Brailsford will be the new President and CEO of Alpine Air with Bill Distefano remaining as the General Manager and Michael Dancy taking over business development.
With a fleet of 25 aircraft, Alpine Air Express currently provides on demand, non-scheduled air cargo flights to 16 cities in 6 states for a diverse client base that includes the United States Postal Service and other major international transportation and logistics companies.
“Alpine Air Express is an exciting company that’s been well managed since its inception and we’re excited about the future,” Brailsford said about the recent acquisition.
The company’s headquarters and maintenance facility are located in Provo, Utah with operations based in Billings, Montana.
Under the new ownership, Alpine Air’s commitment to being a leader in the regional air cargo industry will remain as it continues to focus on providing excellent customer service, adapting efficiently to change, enhancing safety programs and offering rewarding career opportunities to its employees.
“I am so grateful to have worked at Alpine Air for the past 35 years,” Mallette said. “I am proud to be part of building a small fixed-base operation into one of the largest regional all-cargo airlines in America. But the most gratifying and rewarding part of this experience has been the friendships and relationships that have been built with the people I got to work with!”
The purchaser of Mr. Mallette’s interest and Alpine Air Express also plan on completing a merger in the coming weeks based on a merger agreement signed by the two companies also on May 7, 2014. As part of the agreement, Alpine Air Express will merge into the purchasing entity, which will be the surviving company.

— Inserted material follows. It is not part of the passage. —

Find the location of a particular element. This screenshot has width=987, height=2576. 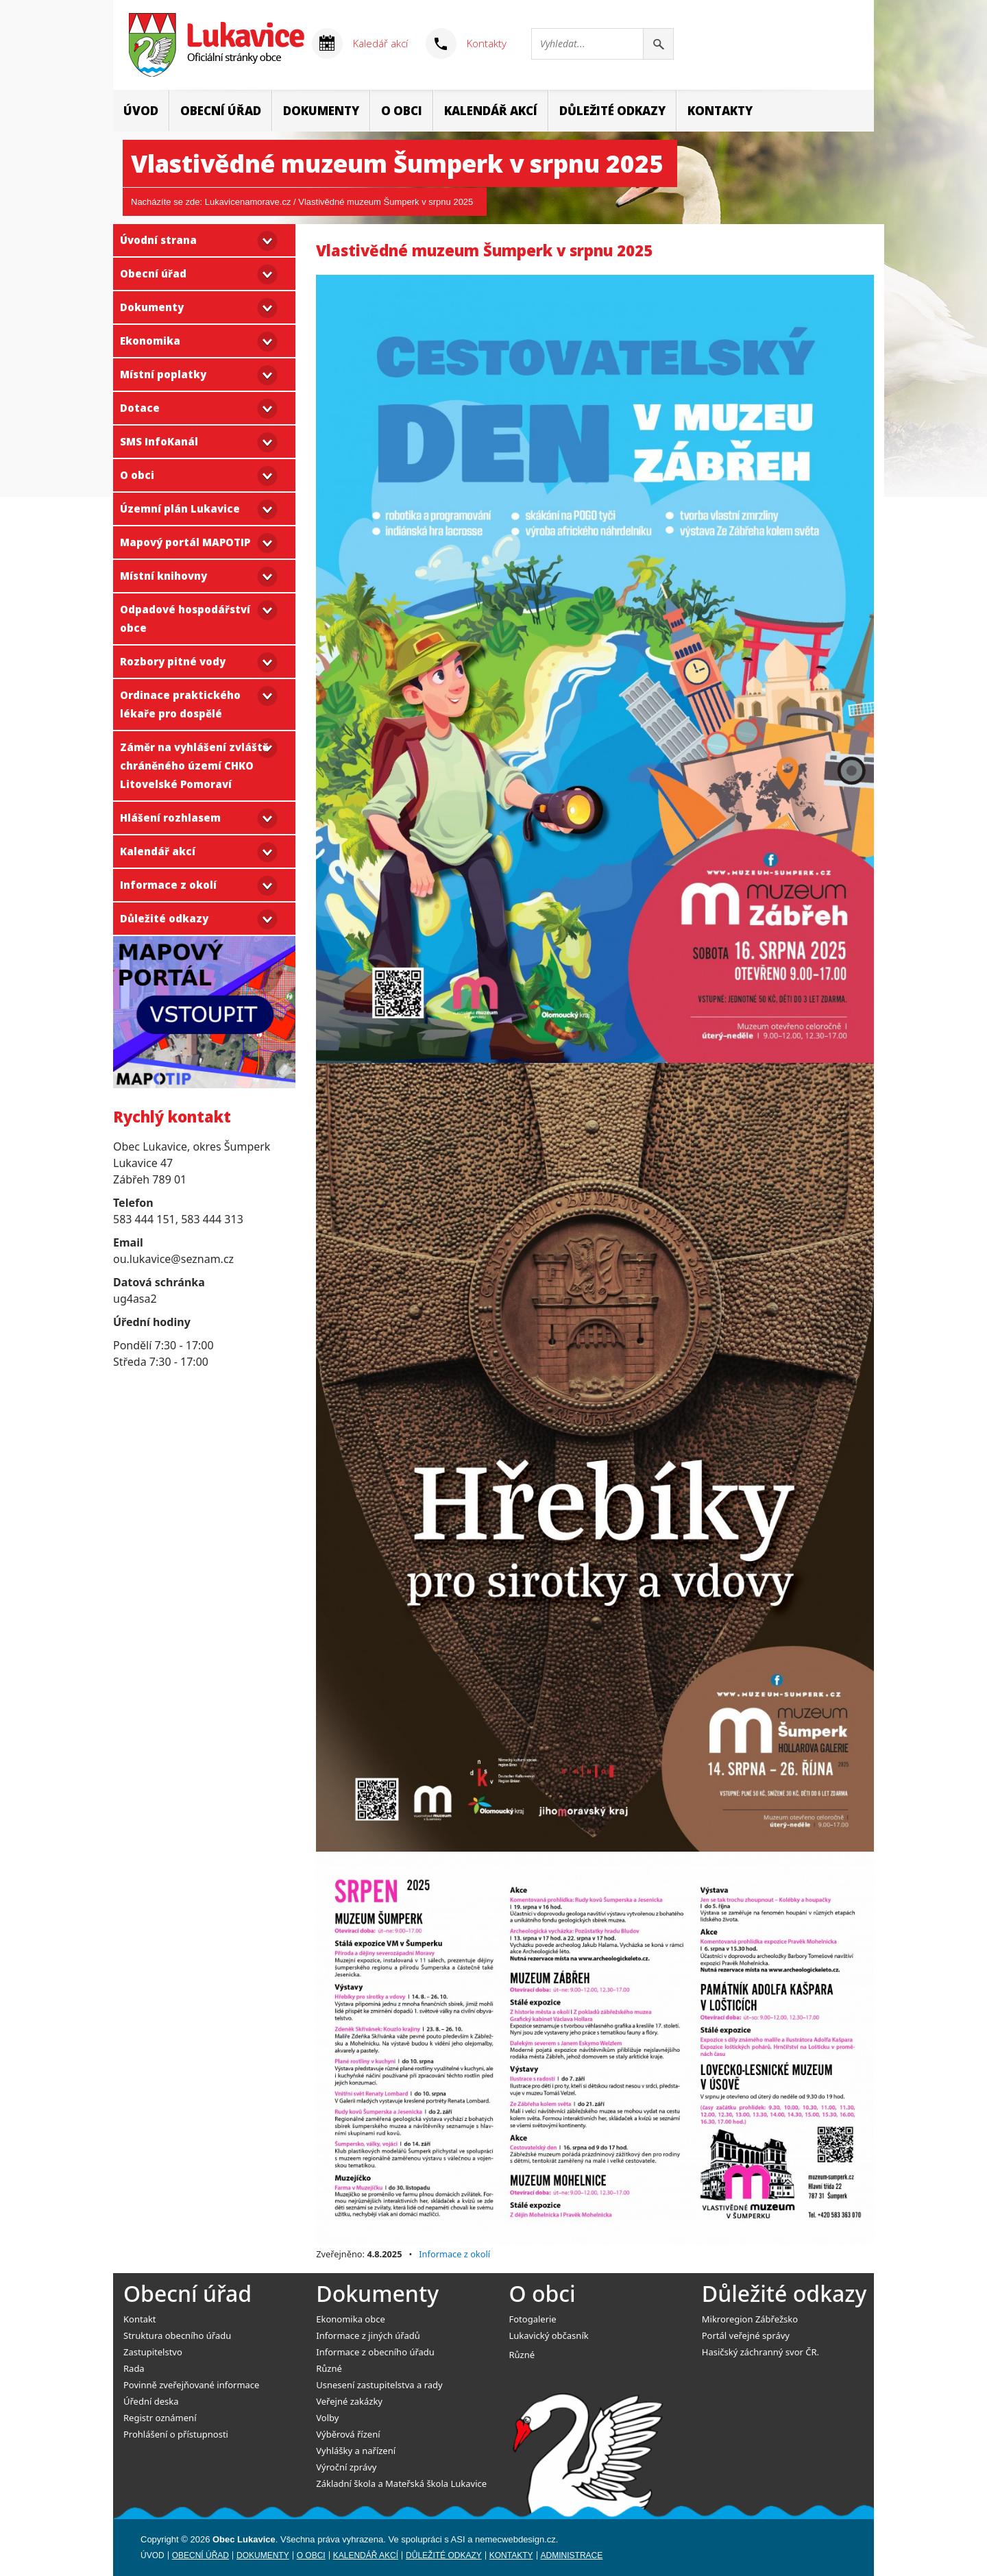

When the merger is completed, the remaining shareholders of Alpine Air Express will receive a cash amount of $0.9728 per share. Additionally, all stock option holders in Alpine Air Express may receive the same value for their options less the option exercise price either by exercising them or receiving a payment for terminating their options. The cash amount to the remaining shareholders will represent an approximately 412% premium on Alpine Air Express’s common stock closing price on May 7, 2014, which was $0.19 per share. More information about the merger will be provided in the coming days. The Company received a fairness opinion on the consideration being paid to the remaining shareholders.